The early enemies are unpredictable, dodging or changing direction suddenly, or firing arrows in your direction when you least expect it. The overworld often has a maze-like quality, with rows of rocks or trees keeping you hedged in a single line. You can become pinned down under fire, often scrambling to escape rather than defeat your foes. Sea creatures appear from the lakes to fire at you. Crawling insects snap out of the earth. Other monsters hop like frogs. Still others shoot projectiles. Things never become easy. Your goal isn’t to make it to the next character cut-scene, but survive a hostile world.
The world of Zelda is vast and varied, and enormously impressive by 1986 standards. There are valleys, forests, deserts, mountains and oceans. Best of all, you are free to travel nearly everywhere, and it’s this non-linearity that is the game’s best quality. You are encouraged to take the large dungeons (each hiding a boss monster who guides a pieces of the Triforce you are seeking to recover), but these can be taken in any order. Indeed, you could spend hours fighting monsters and saving money to purchase the most powerful sword and shield, or collect any number of power-up items, giving you an early advantage. Or you could choose to skip everything and tackle your quest with the basic weapons. It’s all up to you.
Like Super Mario Brothers, The Legend of Zelda has its own shadow world of secrets, usually hidden behind walls or underneath trees. Later adventure videogames would make things easier by pointing out which rocks to detonate with bombs, introducing helpful characters, or forcing a more linear structure. I love how the original adventure doesn’t hold your hand or give out any hints at all. Want to find that secret store that sells bombs? Looking for those extra potions? Where was that villager who lets me gamble Rupees? How do I find more hearts so I don’t die so many times? Why can’t I find those other dungeons? ProTip: You’re on your own, kid. Tough luck.
You can appreciate why kids in the 1980s played Legend of Zelda obsessively for months and years. We literally had to bomb every rock, every tree, every inch of wall in the world. The more skillful players would create their own maps or craft their own mini-strategy guide. For kids today, this must sound like torture, but for my generation, this was glorious. Hyrule grew into an epic realm because of this. Having to battle for every square inch of space made the world more involving, more exciting. Its discoveries were more exciting, its surprises more enchanting.

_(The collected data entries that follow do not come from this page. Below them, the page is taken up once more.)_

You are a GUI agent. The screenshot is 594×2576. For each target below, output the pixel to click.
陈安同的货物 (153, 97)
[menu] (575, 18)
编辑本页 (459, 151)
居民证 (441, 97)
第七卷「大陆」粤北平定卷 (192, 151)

I enjoy this parallel structure, of seen and unseen, of overworld and dungeon, of action and role-play, of video and computer games. The Legend of Zelda is a work of alchemical fusion that creates something truly unique. I don’t think anybody else has ever equalled this formula. For classic videogames, Golvellius and Neutopia 2 are the brightest students; the Skyrim series is arguably the best modern take on Zelda. Nintendo’s own sequels like Link to the Past and Ocarina of Time would expand Hyrule’s world, flesh out its characters, and offer greater varieties in gameplay. But I think the original NES Legend of Zelda (and its very underrated sequel, The Adventure of Link) is the most action-packed, the most intense, the toughest, and in many ways, the most satisfying.